Ao fazerem tábula rasa desse preceito constitucional, parece que os tribunais brasileiros o concebem como um direito individual, cujo cumprimento pode ser exigido diretamente através de uma ação judicial, como se os problemas relacionados ao direito à saúde fossem problemas de justiça comutativa (dos quais devem ocupar-se os tribunais) e não problemas de justiça distributiva (cuja ponderação e solução só cabem a órgãos políticos legitimados pelo sufrágio universal).

Essas decisões que fazem prevalecer o direito individual mostram qual entendimento dos tribunais?
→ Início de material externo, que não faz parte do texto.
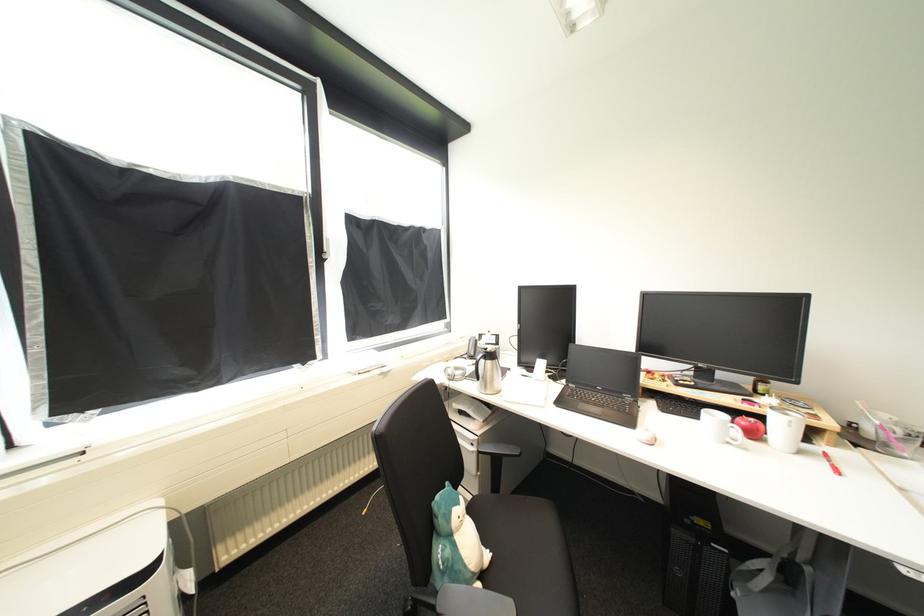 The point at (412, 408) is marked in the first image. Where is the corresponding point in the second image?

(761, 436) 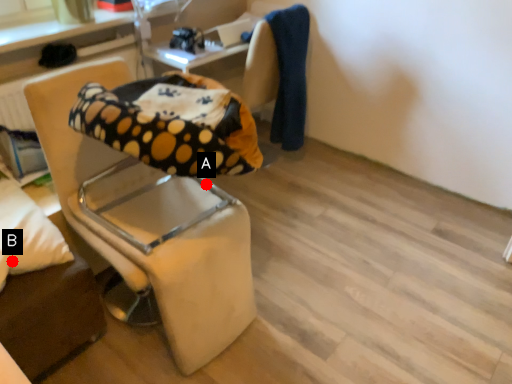 Question: Two points are circled on the image, labeled by A and B beside each circle. Which point is closer to the camera?

Choices:
 (A) A is closer
 (B) B is closer

Answer: (B)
Os tribunais entendem que podem dispor de dinheiros públicos, mesmo que não inscritos no orçamento da área, para financiar planos individuais de saúde, em regra de indivíduos bem colocados na vida, pouco lhes importando que, deste modo, impeçam ou dificultem o financiamento público de direitos sociais de milhares de cidadãos dentre os mais pobres, os mais vulneráveis e os mais desprotegidos.

São recursos do SUS.

Se as pessoas com estatuto social e rendimento acima da média pretendem utilizar os recursos do SUS, devem fazê-lo como todo mundo: dirigir-se aos centros de saúde e aos hospitais, cumprir as regras estabelecidas e esperar a sua vez de ser atendidas. Os tribunais não podem servir como porta de acesso privilegiado para uns poucos, em prejuízo dos mais pobres, violando grosseiramente o princípio constitucional da igualdade e ofendendo a dignidade e o direito à vida e à saúde dos menos favorecidos, a pretexto de garanti-los aos mais ricos.

Nota: entrevista conduzida pelo jornalista Carlos Drummond.